OrderedDict[int, InferenceRequest]

prep_inference_input(
prompts_tokens: torch.Tensor,
active_requests: OrderedDict[int, megatron.core.inference.inference_request.InferenceRequest],
use_attention_mask: bool = False,
) Dict[str, Any]#

Preparing input data for inference, using respective wrapper’s prep_inference_input method # pylint: disable=line-too-long

Parameters:
  • prompts_tokens (torch.Tensor) – A tensor of shape [batch_size, max_sequence_length]

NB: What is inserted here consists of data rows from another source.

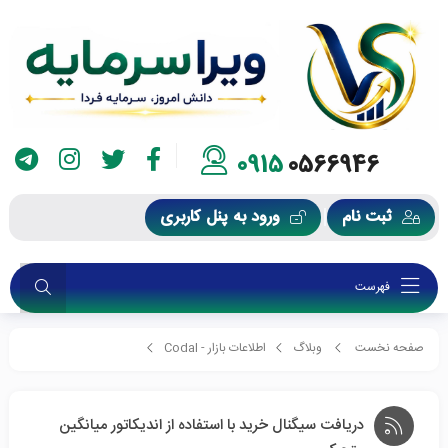
0915
0566946
ثبت نام
ورود به پنل کاربری
فهرست
صفحه نخست
وبلاگ
اطلاعات بازار - Codal
دریافت سیگنال خرید با استفاده از اندیکاتور میانگین متحرک
دریافت سیگنال خرید با استفاده از اندیکاتور میانگین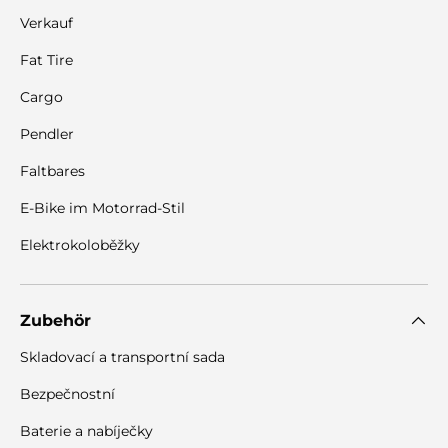
Verkauf
Fat Tire
Cargo
Pendler
Faltbares
E-Bike im Motorrad-Stil
Elektrokoloběžky
Zubehör
Skladovací a transportní sada
Bezpečnostní
Baterie a nabíječky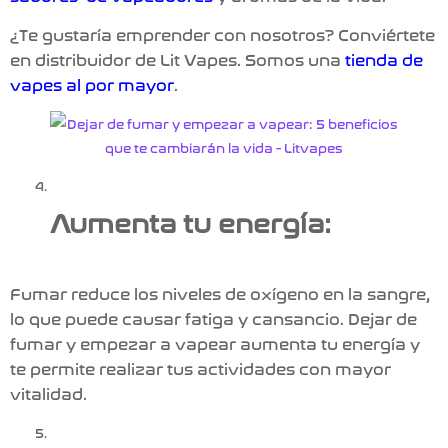
¿Te gustaría emprender con nosotros? Conviértete
en distribuidor de
Lit Vapes
. Somos una
tienda de
vapes al por mayor
.
Aumenta tu energía:
Fumar reduce los niveles de oxígeno en la sangre,
lo que puede causar fatiga y cansancio. Dejar de
fumar y
empezar a vapear aumenta tu energía y
te permite realizar tus actividades con mayor
vitalidad.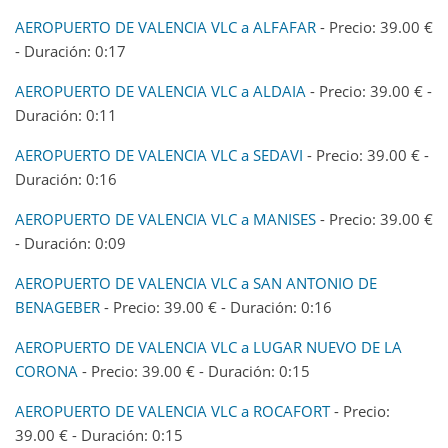
AEROPUERTO DE VALENCIA VLC a ALFAFAR
- Precio: 39.00 €
- Duración: 0:17
AEROPUERTO DE VALENCIA VLC a ALDAIA
- Precio: 39.00 € -
Duración: 0:11
AEROPUERTO DE VALENCIA VLC a SEDAVI
- Precio: 39.00 € -
Duración: 0:16
AEROPUERTO DE VALENCIA VLC a MANISES
- Precio: 39.00 €
- Duración: 0:09
AEROPUERTO DE VALENCIA VLC a SAN ANTONIO DE
BENAGEBER
- Precio: 39.00 € - Duración: 0:16
AEROPUERTO DE VALENCIA VLC a LUGAR NUEVO DE LA
CORONA
- Precio: 39.00 € - Duración: 0:15
AEROPUERTO DE VALENCIA VLC a ROCAFORT
- Precio:
39.00 € - Duración: 0:15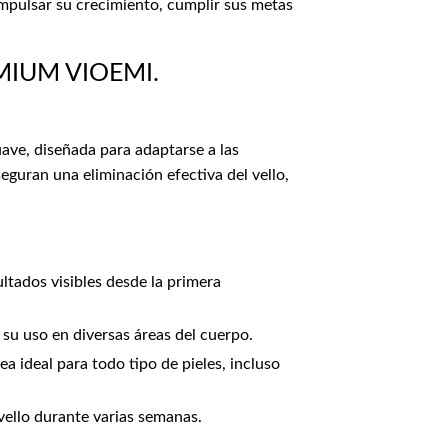
impulsar su crecimiento, cumplir sus metas
IUM VIOEMI.
ave, diseñada para adaptarse a las
eguran una eliminación efectiva del vello,
ltados visibles desde la primera
 su uso en diversas áreas del cuerpo.
a ideal para todo tipo de pieles, incluso
 vello durante varias semanas.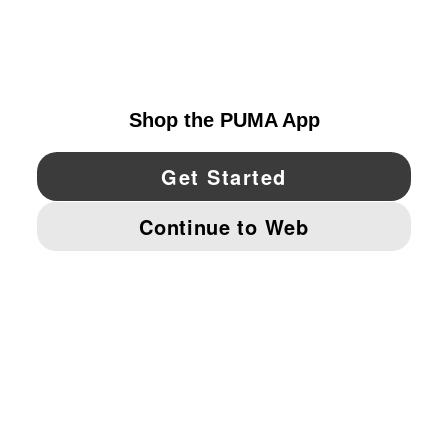
EXPLORAR
UNITED STATES
YouTube
Twitter
Pinterest
Instagram
Facebo
© PUMA NORTH AMERICA, INC.
IMPRINT AND LEGAL DATA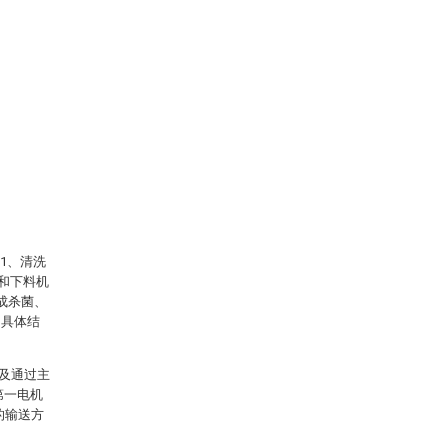
1、清洗
6和下料机
成杀菌、
的具体结
以及通过主
第一电机
的输送方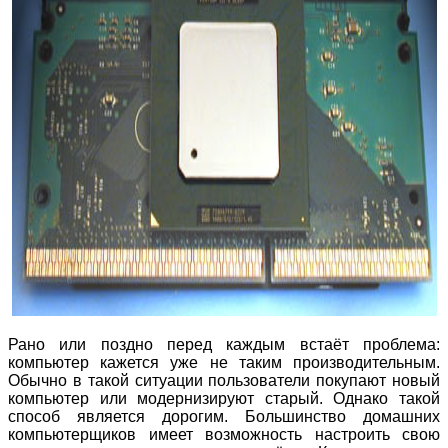
Рано или поздно перед каждым встаёт проблема:
компьютер кажется уже не таким производительным.
Обычно в такой ситуации пользователи покупают новый
компьютер или модернизируют старый. Однако такой
способ является дорогим. Большинство домашних
компьютерщиков имеет возможность настроить свою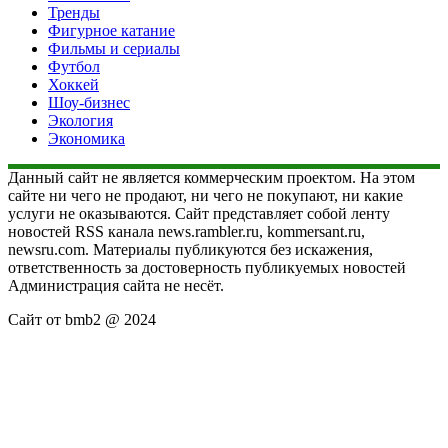
Тренды
Фигурное катание
Фильмы и сериалы
Футбол
Хоккей
Шоу-бизнес
Экология
Экономика
Данный сайт не является коммерческим проектом. На этом
сайте ни чего не продают, ни чего не покупают, ни какие
услуги не оказываются. Сайт представляет собой ленту
новостей RSS канала news.rambler.ru, kommersant.ru,
newsru.com. Материалы публикуются без искажения,
ответственность за достоверность публикуемых новостей
Администрация сайта не несёт.
Сайт от bmb2 @ 2024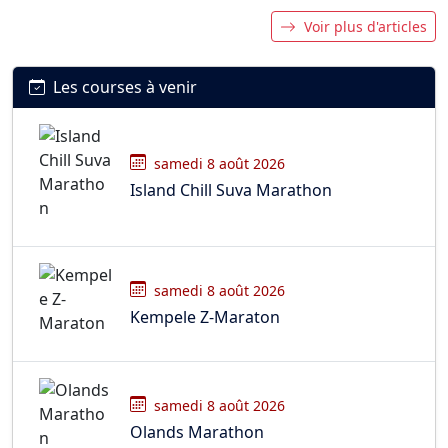
Voir plus d'articles
Les courses à venir
samedi 8 août 2026
Island Chill Suva Marathon
samedi 8 août 2026
Kempele Z-Maraton
samedi 8 août 2026
Olands Marathon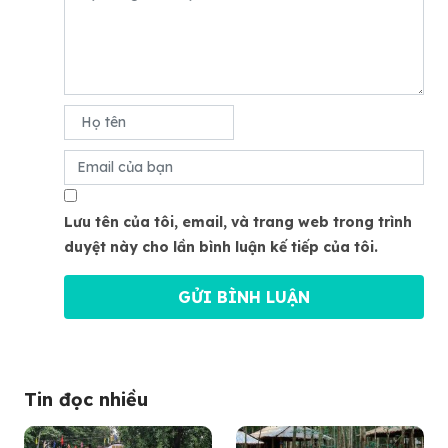
Lưu tên của tôi, email, và trang web trong trình
duyệt này cho lần bình luận kế tiếp của tôi.
Tin đọc nhiều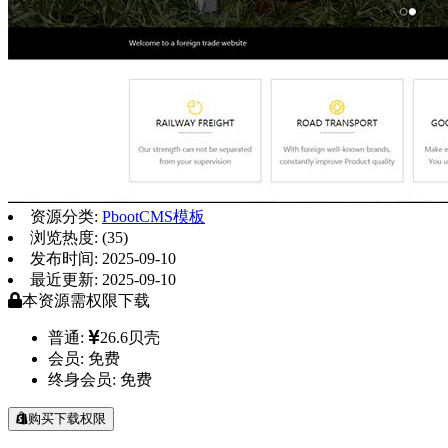
资源分类:
PbootCMS模板
浏览热度: (35)
发布时间: 2025-09-10
最近更新: 2025-09-10
本资源需权限下载
普通:
26.6贝壳
会员:
免费
终身会员:
免费
购买下载权限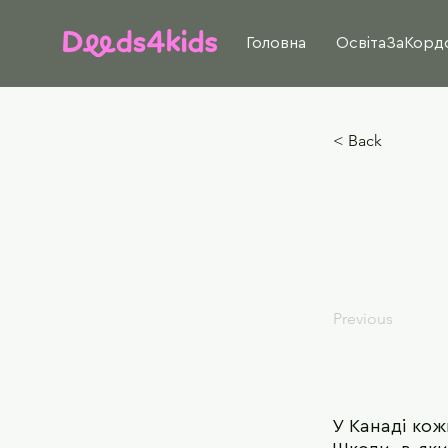
Головна
ОсвітаЗаКорд
< Back
Previous
У Канаді кож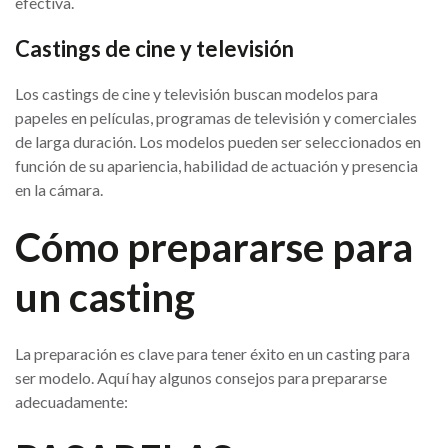
efectiva.
Castings de cine y televisión
Los castings de cine y televisión buscan modelos para
papeles en películas, programas de televisión y comerciales
de larga duración. Los modelos pueden ser seleccionados en
función de su apariencia, habilidad de actuación y presencia
en la cámara.
Cómo prepararse para
un casting
La preparación es clave para tener éxito en un casting para
ser modelo. Aquí hay algunos consejos para prepararse
adecuadamente: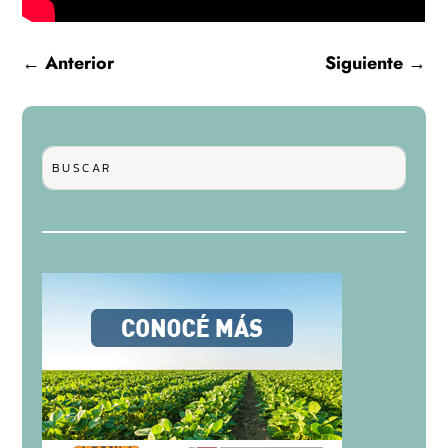
←
Anterior
Siguiente
→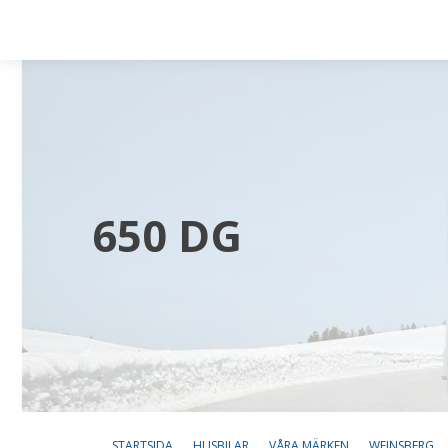
650 DG
STARTSIDA
HUSBILAR
VÅRA MÄRKEN
WEINSBERG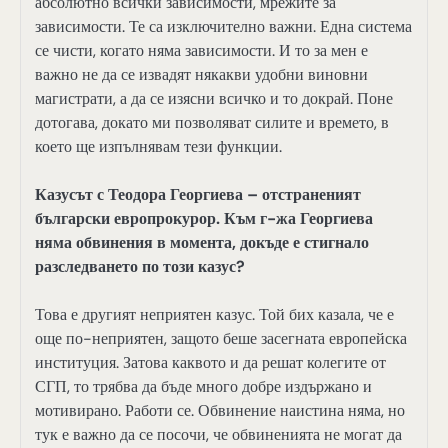
абсолютно всички зависимости, мрежите за
зависимости. Те са изключително важни. Една система
се чисти, когато няма зависимости. И то за мен е
важно не да се извадят някакви удобни виновни
магистрати, а да се изясни всичко и то докрай. Поне
дотогава, докато ми позволяват силите и времето, в
което ще изпълнявам тези функции.
Казусът с Теодора Георгиева – отстраненият
български европрокурор. Към г-жа Георгиева
няма обвинения в момента, докъде е стигнало
разследването по този казус?
Това е другият неприятен казус. Той бих казала, че е
още по-неприятен, защото беше засегната европейска
институция. Затова каквото и да решат колегите от
СГП, то трябва да бъде много добре издържано и
мотивирано. Работи се. Обвинение наистина няма, но
тук е важно да се посочи, че обвиненията не могат да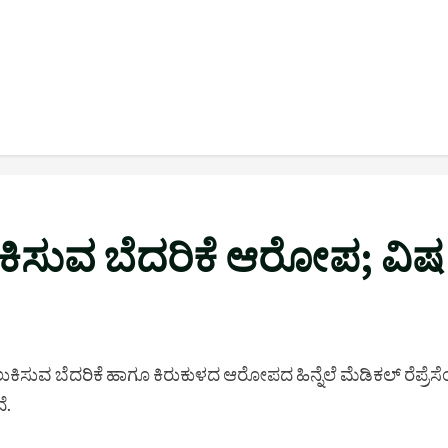
ಲುಕಿಸುವ ಬೆದರಿಕೆ ಆರೋಪ; ವಿ
ುಕಿಸುವ ಬೆದರಿಕೆ ಹಾಗೂ ಕಿರುಕುಳದ ಆರೋಪದ ಹಿನ್ನೆಲೆ ಮೆಡಿಕಲ್ ರೆಪ್ರೆಸ
ೆ.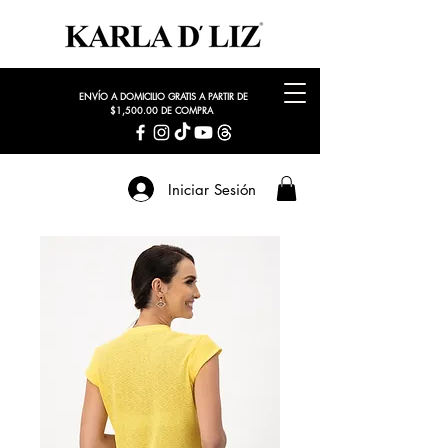
ENVÍO A DOMICILIO GRATIS A PARTIR DE
$1,500.00 DE COMPRA
Iniciar Sesión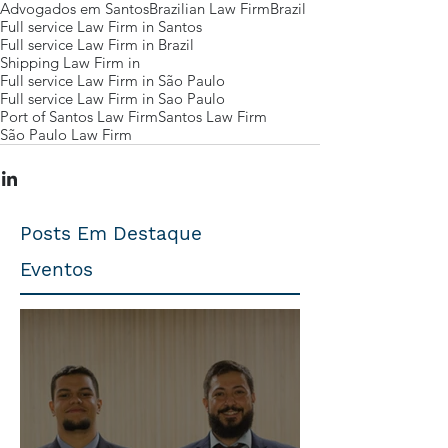
Advogados em Santos
Brazilian Law Firm
Brazil
Full service Law Firm in Santos
Full service Law Firm in Brazil
Shipping Law Firm in
Full service Law Firm in São Paulo
Full service Law Firm in Sao Paulo
Port of Santos Law Firm
Santos Law Firm
São Paulo Law Firm
Posts Em Destaque
Eventos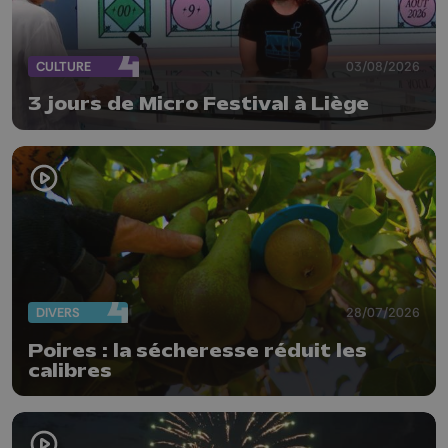
CULTURE
03/08/2026
3 jours de Micro Festival à Liège
DIVERS
28/07/2026
Poires : la sécheresse réduit les
calibres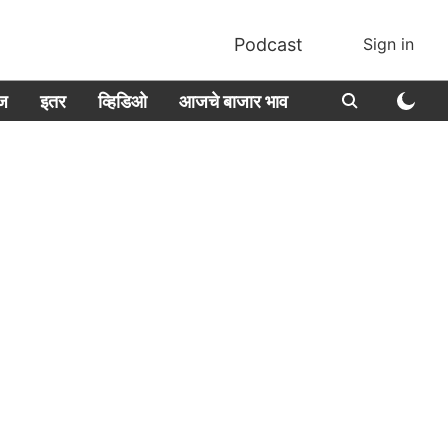
Podcast
Sign in
ीज
इतर
व्हिडिओ
आजचे बाजार भाव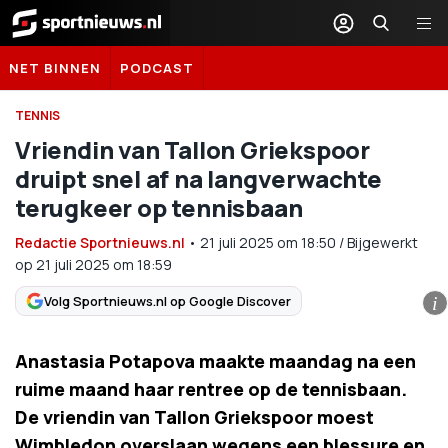
Sportnieuws.nl
NET BINNEN
PODCAST
TENNIS
Vriendin van Tallon Griekspoor
druipt snel af na langverwachte
terugkeer op tennisbaan
Redactie Sportnieuws.nl
•
21 juli 2025
om
18:50
/
Bijgewerkt
op 21 juli 2025 om 18:59
Volg Sportnieuws.nl op Google Discover
i
Anastasia Potapova maakte maandag na een
ruime maand haar rentree op de tennisbaan.
De vriendin van Tallon Griekspoor moest
Wimbledon overslaan wegens een blessure en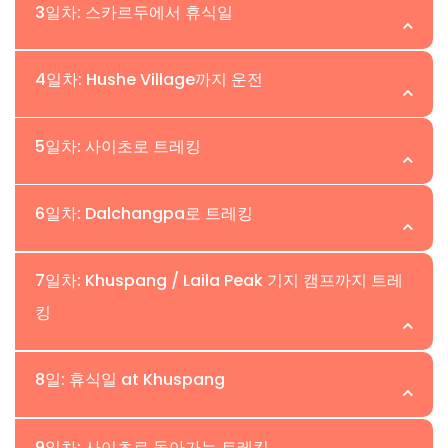
위치:Skardu | 고도:
3일차: 스카르두에서 휴식일
이 Laila Peak Base Camp 트레킹의 날에 우리는 아침에
위치:Skardu | 고도:
4일차: Hushe Village까지 운전
Skardu로 비행할 것입니다. Skardu는 Karakoram 산맥의
탐험과 트레킹의 물류 중심지입니다. 이슬라마바드에서
스카르두는 인더스 강을 따라 위치한 산악 마을로, 산들에
위치:Hushe | 고도:
Skardu까지의 비행은 히말라야와 Karakoram 산의 장관을
5일차: 사이초로 트레킹
둘러싸여 있습니다. 아침 식사 후, 우리는 스카르두 바자르
제공하며, 우리는 다른 봉우리들 사이에서 Nanga Parbat
에서 몇 백 미터 떨어진 카르포초와 오래된 성으로 적응 하
Hushe valley는 카라코람 산맥에서 등산과 동의어입니다.
이 우뚝 솟아 있는 모습을 볼 수 있을 것입니다. Skardu에
위치:Saicho | 고도:
이킹을 떠날 것입니다. 이 요새는 인더스 강, 스카르두 및 그
6일차: Dalchangpa로 트레킹
우리는 우리 팀과 물자를 가지고 Hushe Village로 차를 몰
도착하면, 저희 직원 중 한 명이 Skardu 공항에서 기다리고
주변의 숨막히는 경관을 제공합니다. 오후에는 트레킹 장비
고 갈 것입니다. Skardu에서 5-7시간의 지프 드라이브입니
있으며 고객을 파트너 호텔로 안내할 것입니다. 이른 도착
이것은 Laila peak base camp으로 향하는 첫 번째 트레킹
를 점검하거나 필요한 물품을 구매하기 위해 바자르로 쇼핑
위치:Dalchangpa | 고도:
다. Skardu에서 두 시간 반의 드라이브 후, 우리는 계곡의
7일차: Khuspang / Laila Peak 기지 캠프까지 트레
시, 우리는 충분한 시간을 가지고 휴식을 취하고 Skardu 시
의 날입니다. 우리는 아침 일찍 Hushe valley를 떠나
이나 관광을 갈 수 있습니다. 모든 활동 동안 우리의 가이드
수도인 Khaplu에 도착할 것입니다. 우리는 Gangche
킹
의 지역 시장과 외곽을 방문할 수 있습니다. • 숙소: 2인 1실
Siacho camp으로 향합니다. Siacho는 Hushe 마을의 목
가 여러분을 도와드릴 것입니다. 스카르두의 사무실 직원은
둘째 날, Laila peak 기지 캠프를 향한 트레킹. 우리는 아침
Valley를 지나가며, 산으로 나아갈수록 계곡이 좁아집니다.
호텔 객실. • 식사: 아침, 점심, 저녁 포함,
초지로, 우리는 Siacho에서 가축 떼와 그들의 관리자를 찾
대부분 하루 안에 처리되는 서류 작업을 진행하지만, 불행히
일찍 Saicho Camp를 떠나며, 이날의 지형은 약간 가파릅
좁은 길은 Shyok 강을 따라 Hushe로 이어집니다. 우리의
을 수 있습니다. Siacho는 아름다운 캠핑 장소로, 우리는 강
위치:Khuspang / Laila Peak Base Camp | 고도:
8일: 휴식일 at Khuspang
도 대부분의 경우 하루 이상 걸릴 수 있습니다. • 숙소: 2인 1
니다. 우리는 Mashabrum peak 앞의 Dalchngpa에서 하
포터들은 Hushe 마을에서 합류할 것입니다. 이는 Laila
옆에 캠프를 차릴 것입니다. Siacho camp에서 Drifitkhar
실 호텔 객실. • 식사: 아침, 점심, 저녁 포함.
룻밤 캠핑할 예정입니다. • 트레킹 시간: 4-6시간 • 숙소: 2
Peak Base camp 트레킹 전에 마지막 마을입니다. 우리는
이날은 Laila peak base camp 트레킹의 중요한 날입니다.
Peak를 볼 수 있습니다. • 트레킹 시간: 4-5시간 • 숙소: 2인
인 1실 텐트 • 식사: 아침, 점심, 저녁 포함
위치:Khuspang / Laila Peak Base Camp | 고도:
9일차: 사이초로 돌아가는 트레킹
호텔이나 여관에 머물며 참가자들에게 따뜻한 차와 쿠키, 간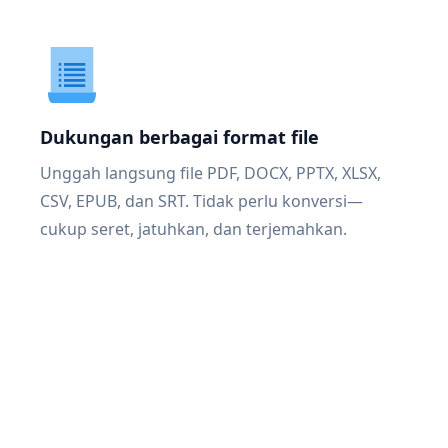
Dukungan berbagai format file
Unggah langsung file PDF, DOCX, PPTX, XLSX,
CSV, EPUB, dan SRT. Tidak perlu konversi—
cukup seret, jatuhkan, dan terjemahkan.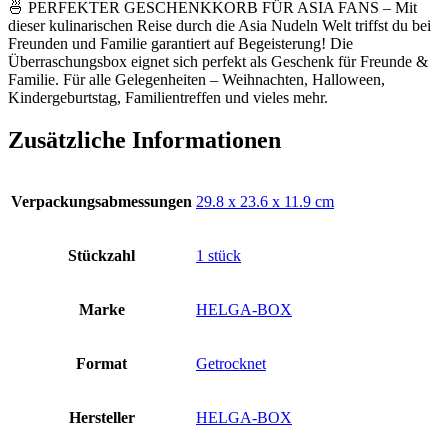
🍜 PERFEKTER GESCHENKKORB FÜR ASIA FANS – Mit
dieser kulinarischen Reise durch die Asia Nudeln Welt triffst du bei
Freunden und Familie garantiert auf Begeisterung! Die
Überraschungsbox eignet sich perfekt als Geschenk für Freunde &
Familie. Für alle Gelegenheiten – Weihnachten, Halloween,
Kindergeburtstag, Familientreffen und vieles mehr.
Zusätzliche Informationen
Verpackungsabmessungen
‎29.8 x 23.6 x 11.9 cm
Stückzahl
‎1 stück
Marke
‎HELGA-BOX
Format
‎Getrocknet
Hersteller
‎HELGA-BOX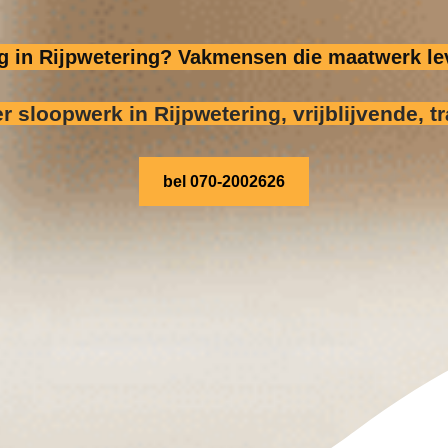
ig in Rijpwetering? Vakmensen die maatwerk le
er sloopwerk
in Rijpwetering, vrijblijvende, t
bel 070-2002626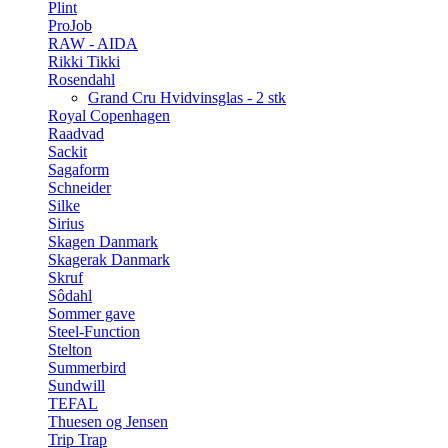
Plint
ProJob
RAW - AIDA
Rikki Tikki
Rosendahl
Grand Cru Hvidvinsglas - 2 stk
Royal Copenhagen
Raadvad
Sackit
Sagaform
Schneider
Silke
Sirius
Skagen Danmark
Skagerak Danmark
Skruf
Sôdahl
Sommer gave
Steel-Function
Stelton
Summerbird
Sundwill
TEFAL
Thuesen og Jensen
Trip Trap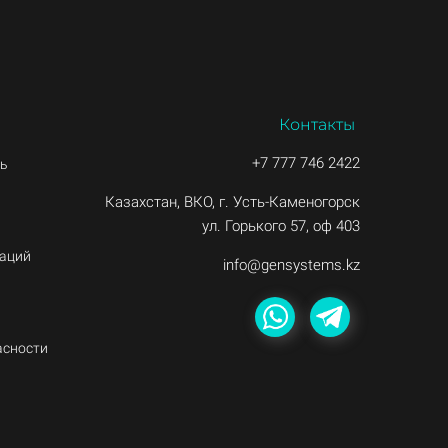
Контакты
+7 777 746 2422
ть
Казахстан, ВКО, г. Усть-Каменогорск
ул. Горького 57, оф 403
заций
info@gensystems.kz
асности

  • active_requests (OrderedDict[int, InferenceRequest]) – The input active requests

  • use_attention_mask (bool) – Whether to use an attention mask. Should be set to True only when exclusively doing prefill (no decode) with variable prompt lengths.

Returns:

A dict of the inference input for the current batch.

stream_tokens(
sampling_params: megatron.core.inference.sampling_params.SamplingParams,
request_ids: List[int],
requests: List[megatron.core.inference.inference_request.InferenceRequest],
streams: List[megatron.core.inference.async_stream.AsyncStream],
generation_started: List[bool],
is_generation_done: List[bool],
tokens: torch.Tensor,
prompt_lengths: List[int],
generated_lengths: List[int],
output_log_probs: Union[torch.Tensor, None],
)#

Asynchronously streams tokens for the given requests.

Parameters:
  • sampling_params (SamplingParams) – The sampling parameters.

  • request_ids (List[int]) – The request IDs.

  • request (List[InferenceRequest]) – The requests.

  • stream (List[AsyncStream]) – The streams over which to send tokens.

  • generation_started (List[bool]) – Whether the decode step has started.

  • is_generation_done (List[bool]) – Whether generation has completed.

  • tokens (torch.Tensor) – The tokens for this request.

  • prompt_lengths (List[int]) – The number of prompt tokens for each request.

  • generated_lengths (List[int]) – The number of output tokens for each request.

  • output_log_probs (torch.Tensor, optional) – The log probs for each request.